Я откуда-то знал, что Огонек крутится вокруг меня, словно звездная спираль, отгоняющая зло. Любовь моей матери ощущалась в глубочайших токах земли, окутывая как теплый и непроницаемый плащ. Внутри меня сиял меч доблести, данный мне отцом, а снаружи, на земле, лежал меч по имени Элькэлэдар, и я держал руку на его рукояти. Он поддерживал силу моего существа так, что я смог сопротивляться и изгнать демона. Он прорубился сквозь черный дым царства кошмаров и вывел меня на чистый воздух, сквозь который проглядывали ясные звезды мира. Так я проснулся в горах, покрытый потом и дрожащий, но невредимый.

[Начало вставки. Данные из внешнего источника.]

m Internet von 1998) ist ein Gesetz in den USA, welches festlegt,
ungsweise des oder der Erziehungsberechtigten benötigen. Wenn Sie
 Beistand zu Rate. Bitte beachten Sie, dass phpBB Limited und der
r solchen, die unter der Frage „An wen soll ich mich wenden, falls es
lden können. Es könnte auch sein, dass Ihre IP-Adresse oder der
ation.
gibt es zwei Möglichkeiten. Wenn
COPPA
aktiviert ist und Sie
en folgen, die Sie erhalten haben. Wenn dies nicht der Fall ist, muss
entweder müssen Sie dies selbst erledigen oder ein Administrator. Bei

Я открыл глаза и увидел, что Атара сидит около меня и держит за руку. Настала полночь – ее очередь нести стражу. С другой стороны костра спали Мэрэм, Лильяна и мастер Йувейн, расстелив шкуры прямо на снегу. Кейн, лежавший тихо и с закрытыми глазами, по-видимому, тоже спал, хотя про него наверняка не скажешь.
– Твои сны делаются темнее, да? – тихо спросила Атара.

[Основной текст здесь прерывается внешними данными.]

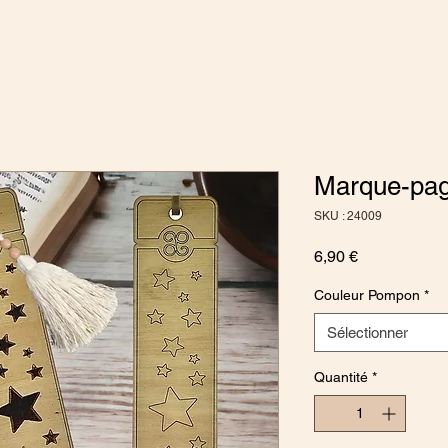
Marque-pa
SKU : 24009
Prix
6,90 €
Couleur Pompon
*
Sélectionner
Quantité
*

– Не… темнее. – Я задыхался. Потом сел лицом к ней и посмотрел в синие глаза сквозь густую тьму ночи. – Но они хуже – лорд Лжи пытается превратить мою любовь к друзьям в ненависть.
Атара стиснула мою руку в своей, другой сжимая гадательный шар. Я решил, что она смотрела в этот прозрачный кристалл, когда я кричал во сне.
– Он видит тебя, да?
– Каким-то образом. И не просто чует запах киракса в моей крови. Что бы там герцог Юлану не говорил о том, что мы умерли, Морйин знает, что я все еще жив.
– Он ищет тебя?
– Да, ищет – но не находит. Не так, как ему бы хотелось.
– Он должен найти тебя, – проговорила она с тихой настойчивостью в голосе.
– Время на его стороне. Говорят, что лорд Лжи никогда не спит.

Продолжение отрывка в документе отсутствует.